Some of the relationships that Rebel formed with the underground intelligencia are said to have paved the way for the fall of the Berlin Wall.

I next saw RWOC in Iraq in 1991, where he was working as a member of the Iraq survey group, under Command of a man I now know to be an agent handler as well. Much of Rebs work was now at the diplomatic level, dealing with Ministers and heads of the armed forces. Even after it had been de commissioned and grounded at Cosford, Reb was still flying everywhere by Concorde - again showing traits that only a person who has worked closely with the RAF can do.

Over the years the more I got to know Rebel the more I noticed the occasional slip about “Century House”, or that other temple of espionage tradecraft “the Cotton Centre”. Eventually he let slip that he had been trained at Fort Halstead, AKA the Fort.

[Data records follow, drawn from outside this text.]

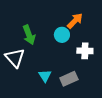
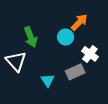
white cross: (85, 51) -> (90, 54), turned 35
gray rectangle: (69, 79) -> (75, 72), moved

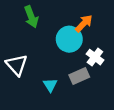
green arrow: (31, 37) -> (31, 17), moved
cyan circle: (66, 37) -> (69, 39), size x1.5

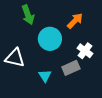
cyan circle: (69, 39) -> (50, 39), moved
white triangle: (17, 65) -> (15, 58), turned -35

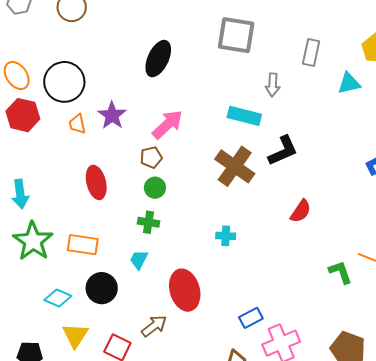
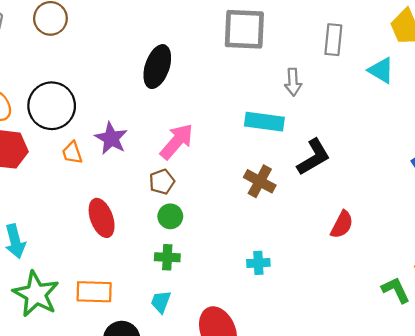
cyan triangle: (349, 83) -> (381, 70), turned 50
brown cross: (235, 166) -> (260, 181), size x0.7

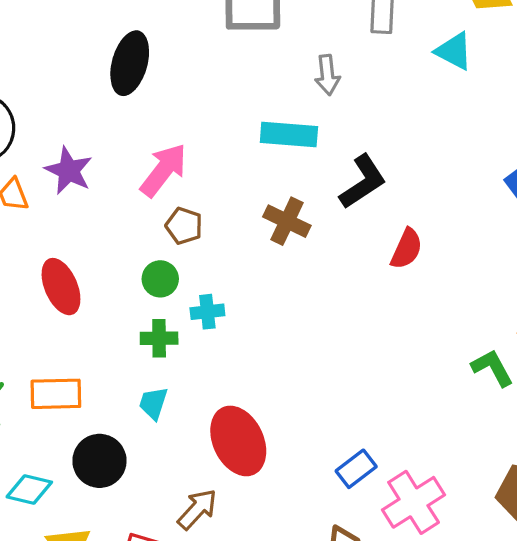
brown pentagon: (162, 182) -> (184, 226), moved, turned -30
red semicircle: (342, 225) -> (407, 249), moved
cyan cross: (258, 263) -> (207, 312), moved

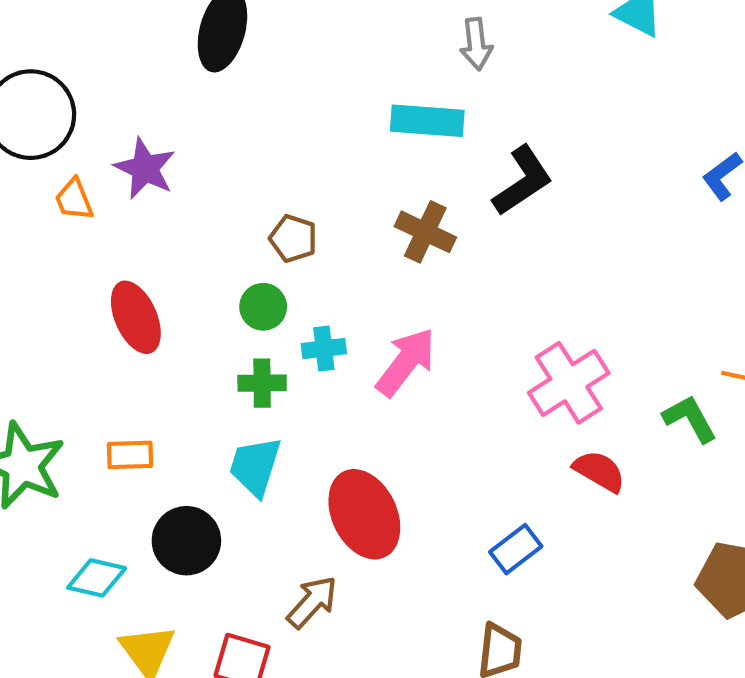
pink arrow: (164, 170) -> (406, 362), moved
red semicircle: (407, 249) -> (599, 471), moved, turned -84
orange rectangle: (56, 394) -> (130, 455), size x0.7
cyan trapezoid: (153, 403) -> (255, 466), size x1.4
pink cross: (414, 502) -> (569, 383), moved

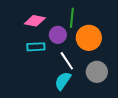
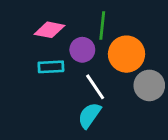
gray circle: (97, 72) -> (149, 85), moved

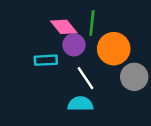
pink diamond: (50, 30) -> (64, 27), moved, turned 40
cyan semicircle: (89, 115) -> (80, 104), turned 55

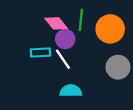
orange circle: (114, 49) -> (110, 29), moved
white line: (86, 78) -> (63, 59), moved

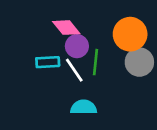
green line: (81, 20) -> (96, 62), moved
gray circle: (118, 67) -> (139, 62), moved

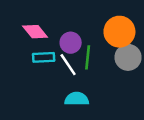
pink diamond: (66, 28) -> (35, 32), moved

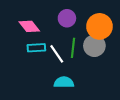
purple circle: (71, 43) -> (67, 18), moved
gray circle: (128, 57) -> (94, 46), moved

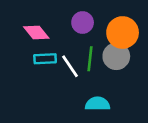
cyan semicircle: (64, 82) -> (98, 104), moved

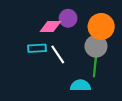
pink diamond: (36, 33) -> (50, 27), moved, turned -50
green line: (90, 59) -> (95, 67), moved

This truly is one impressive guy, good to know he is on your team. When he gets together with another Agent Handler, these guys are truly unbeatable. I am not worthy - Respect !

Highly Recommended

“I was Eye Spy's unconventional tactics instructor at K Branch.
His expereince and maturity marked him out from may of the younger Royal Marine and Army students, where they excelled in physical fitenss, he remained well ahead of the field due to his excellent problem-solving and rapport building skills. His solution to the notorius Stelling Minnis apparition test, was the most complete we had seen from a student in the 20 years the course had been running.
On posting to the 49 Para KRU, his early development of Life-Form detectors in collaboration with TSS, were invaluable for detecting and then avoiding GSFG personnel when we were deep in PRA. Many in Int Branch HQ RAF (G) actually beleived that we were looking for Command Bunkers belonging to HQ GSFG and 16 TAA, which belies the reality.
The exisitance of underground Chalactran and Vultan colonies in the Letzliger Heide remains a closely guared secret until today. If it was not for Eye Spy's 's excellent relationship building skills they would have continued to fight for domination of our planet, even today.
Only due to Eye Spy does peace continue to reign today, as he still keeps them supplied with and endless supply of back copies of PC world, Air Clues, Flight safety magazines and "Narrow Guage Railway Modelling Today" - the latter coming from a particulalrly complex KRU case know as the "Mistral Matrix"
Eye Spy has saved the World again! Thank you 49 Para, thank you KRU superheroes !!!”